■ Aim of the task ■
Leaving out every picture, copy the lines of the data exactly, from the first through the line containing "Zitat von: svw-fan am 31. März 2012, 15:15:56".

■ Page images and extracted text ■
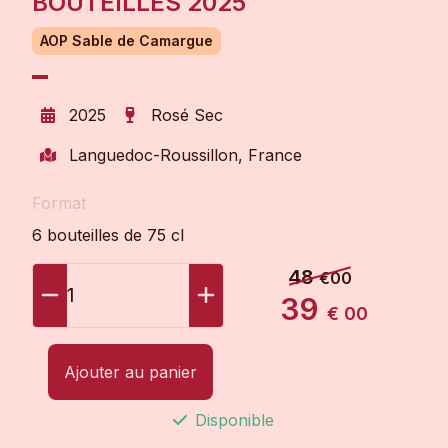
BOUTEILLES 2025
AOP Sable de Camargue
2025
Rosé Sec
Languedoc-Roussillon, France
Format
6 bouteilles de 75 cl
48
€00
1
39
€ 00
Ajouter au panier
Disponible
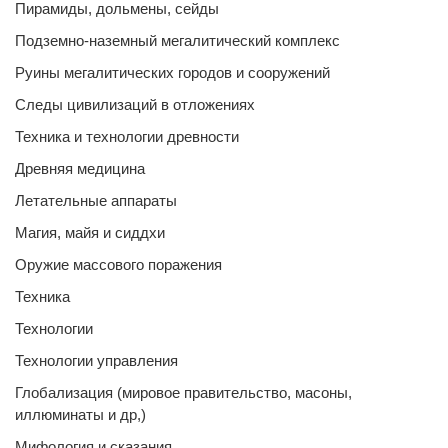
Пирамиды, дольмены, сейды
Подземно-наземный мегалитический комплекс
Руины мегалитических городов и сооружений
Следы цивилизаций в отложениях
Техника и технологии древности
Древняя медицина
Летательные аппараты
Магия, майя и сиддхи
Оружие массового поражения
Техника
Технологии
Технологии управления
Глобализация (мировое правительство, масоны,
иллюминаты и др,)
Мифология и сказания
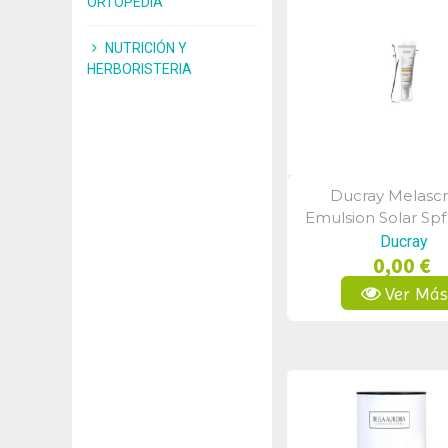
ORTOPEDIA
NUTRICIÓN Y
HERBORISTERIA
Ducray Melasc
Vista Rápid
Emulsion Solar Spf
Ml.
Ducray
0,00 €
Ver Má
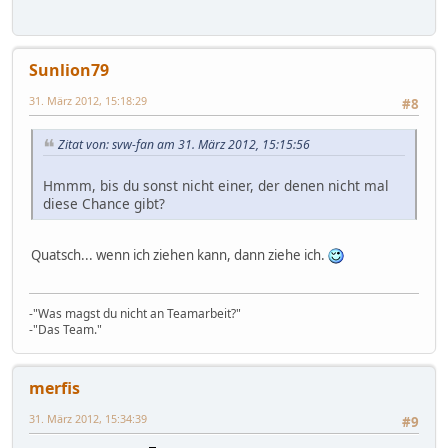
Sunlion79
31. März 2012, 15:18:29
#8
Zitat von: svw-fan am 31. März 2012, 15:15:56
Hmmm, bis du sonst nicht einer, der denen nicht mal
diese Chance gibt?
Quatsch... wenn ich ziehen kann, dann ziehe ich.
-"Was magst du nicht an Teamarbeit?"
-"Das Team."
merfis
31. März 2012, 15:34:39
#9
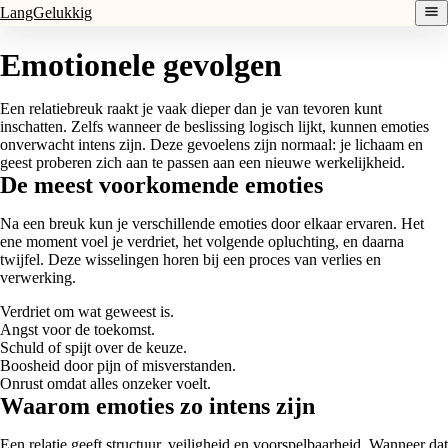
LangGelukkig
Emotionele gevolgen
Een relatiebreuk raakt je vaak dieper dan je van tevoren kunt
inschatten. Zelfs wanneer de beslissing logisch lijkt, kunnen emoties
onverwacht intens zijn. Deze gevoelens zijn normaal: je lichaam en
geest proberen zich aan te passen aan een nieuwe werkelijkheid.
De meest voorkomende emoties
Na een breuk kun je verschillende emoties door elkaar ervaren. Het
ene moment voel je verdriet, het volgende opluchting, en daarna
twijfel. Deze wisselingen horen bij een proces van verlies en
verwerking.
Verdriet om wat geweest is.
Angst voor de toekomst.
Schuld of spijt over de keuze.
Boosheid door pijn of misverstanden.
Onrust omdat alles onzeker voelt.
Waarom emoties zo intens zijn
Een relatie geeft structuur, veiligheid en voorspelbaarheid. Wanneer dat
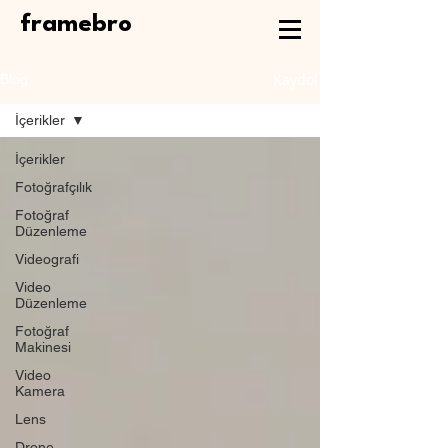
framebro
Kaydol
Blog
İçerikler
İçerikler
Fotoğrafçılık
Fotoğraf
Düzenleme
Videografi
Video
Düzenleme
Fotoğraf
Makinesi
Video
Kamera
Lens
Drone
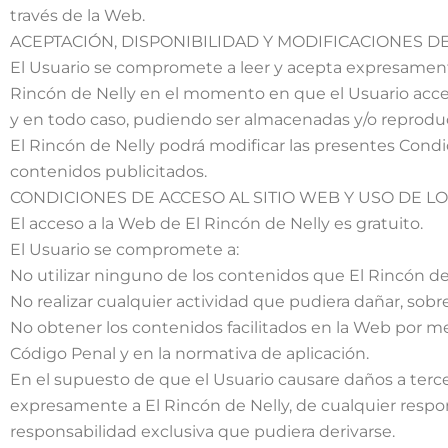
través de la Web.
ACEPTACIÓN, DISPONIBILIDAD Y MODIFICACIONES D
El Usuario se compromete a leer y acepta expresamente 
Rincón de Nelly en el momento en que el Usuario acced
y en todo caso, pudiendo ser almacenadas y/o reprodu
El Rincón de Nelly podrá modificar las presentes Condi
contenidos publicitados.
CONDICIONES DE ACCESO AL SITIO WEB Y USO DE L
El acceso a la Web de El Rincón de Nelly es gratuito.
El Usuario se compromete a:
No utilizar ninguno de los contenidos que El Rincón de N
No realizar cualquier actividad que pudiera dañar, sobr
No obtener los contenidos facilitados en la Web por med
Código Penal y en la normativa de aplicación.
En el supuesto de que el Usuario causare daños a terce
expresamente a El Rincón de Nelly, de cualquier respons
responsabilidad exclusiva que pudiera derivarse.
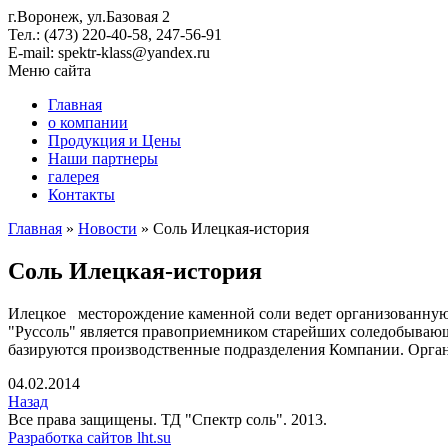
г.Воронеж, ул.Базовая 2
Тел.: (473) 220-40-58, 247-56-91
E-mail: spektr-klass@yandex.ru
Меню сайта
Главная
о компании
Продукция и Цены
Наши партнеры
галерея
Контакты
Главная
»
Новости
»
Соль Илецкая-история
Соль Илецкая-история
Илецкое месторождение каменной соли ведет организованную 
"Руссоль" является правоприемником старейших соледобывающ
базируются производственные подразделения Компании. Органи
04.02.2014
Назад
Все права защищены. ТД "Спектр соль". 2013.
Разработка сайтов lht.su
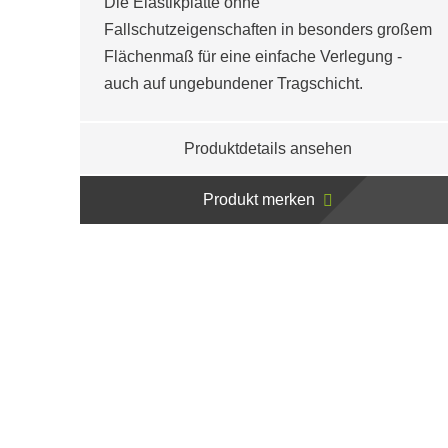
Die Elastikplatte ohne
Fallschutzeigenschaften in besonders großem
Flächenmaß für eine einfache Verlegung -
auch auf ungebundener Tragschicht.
Produktdetails ansehen
Produkt merken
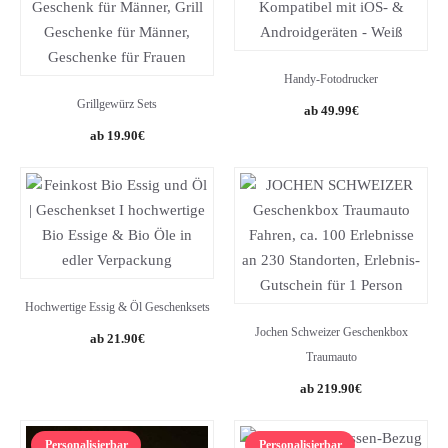
Handy-Fotodrucker
Grillgewürz Sets
49.99
€
Original
Current
19.90
€
price
price
was:
is:
22.99€.
19.90€.
Hochwertige Essig & Öl Geschenksets
Jochen Schweizer Geschenkbox
21.90
€
Traumauto
219.90
€
Personalisierbar
Personalisierbar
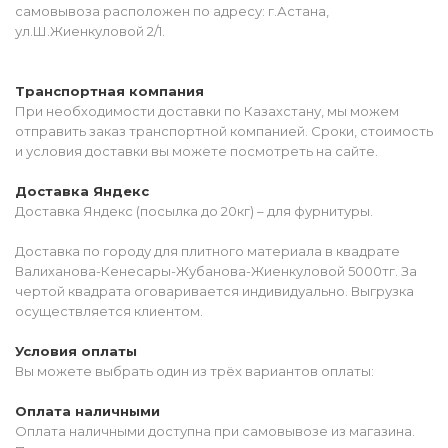
самовывоза расположен по адресу: г.Астана,
ул.Ш.Жиенкуловой 2/1.
Транспортная компания
При необходимости доставки по Казахстану, мы можем
отправить заказ транспортной компанией. Сроки, стоимость
и условия доставки вы можете посмотреть на сайте.
Доставка Яндекс
Доставка Яндекс (посылка до 20кг) – для фурнитуры.
Доставка по городу для плитного материала в квадрате
Валиханова-Кенесары-Жубанова-Жиенкуловой 5000тг. За
чертой квадрата оговаривается индивидуально. Выгрузка
осуществляется клиентом.
Условия оплаты
Вы можете выбрать один из трёх вариантов оплаты:
Оплата наличными
Оплата наличными доступна при самовывозе из магазина.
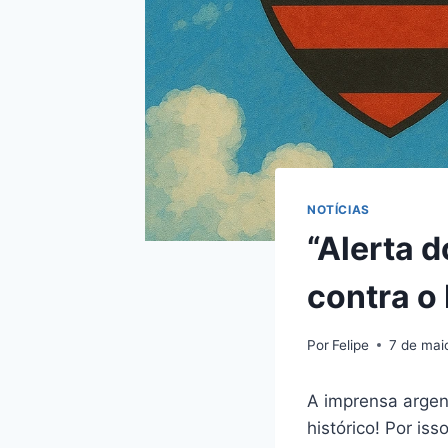
NOTÍCIAS
“Alerta 
contra o
Por
Felipe
7 de mai
A imprensa argen
histórico! Por i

■ Written reply ■
BOUTEILLES 2025
AOP Sable de Camargue
2025
Rosé Sec
Languedoc-Roussillon, France
Format
6 bouteilles de 75 cl
48
€00
1
39
€ 00
Ajouter au panier
Disponible
Пирамиды, дольмены, сейды
Подземно-наземный мегалитический комплекс
Руины мегалитических городов и сооружений
Следы цивилизаций в отложениях
Техника и технологии древности
Древняя медицина
Летательные аппараты
Магия, майя и сиддхи
Оружие массового поражения
Техника
Технологии
Технологии управления
Глобализация (мировое правительство, масоны,
иллюминаты и др,)
Мифология и сказания
ORTOPEDIA
NUTRICIÓN Y
HERBORISTERIA
Ducray Melasc
Vista Rápid
Emulsion Solar Spf
Ml.
Ducray
0,00 €
Ver Má
Sunlion79
31. März 2012, 15:18:29
#8
Zitat von: svw-fan am 31. März 2012, 15:15:56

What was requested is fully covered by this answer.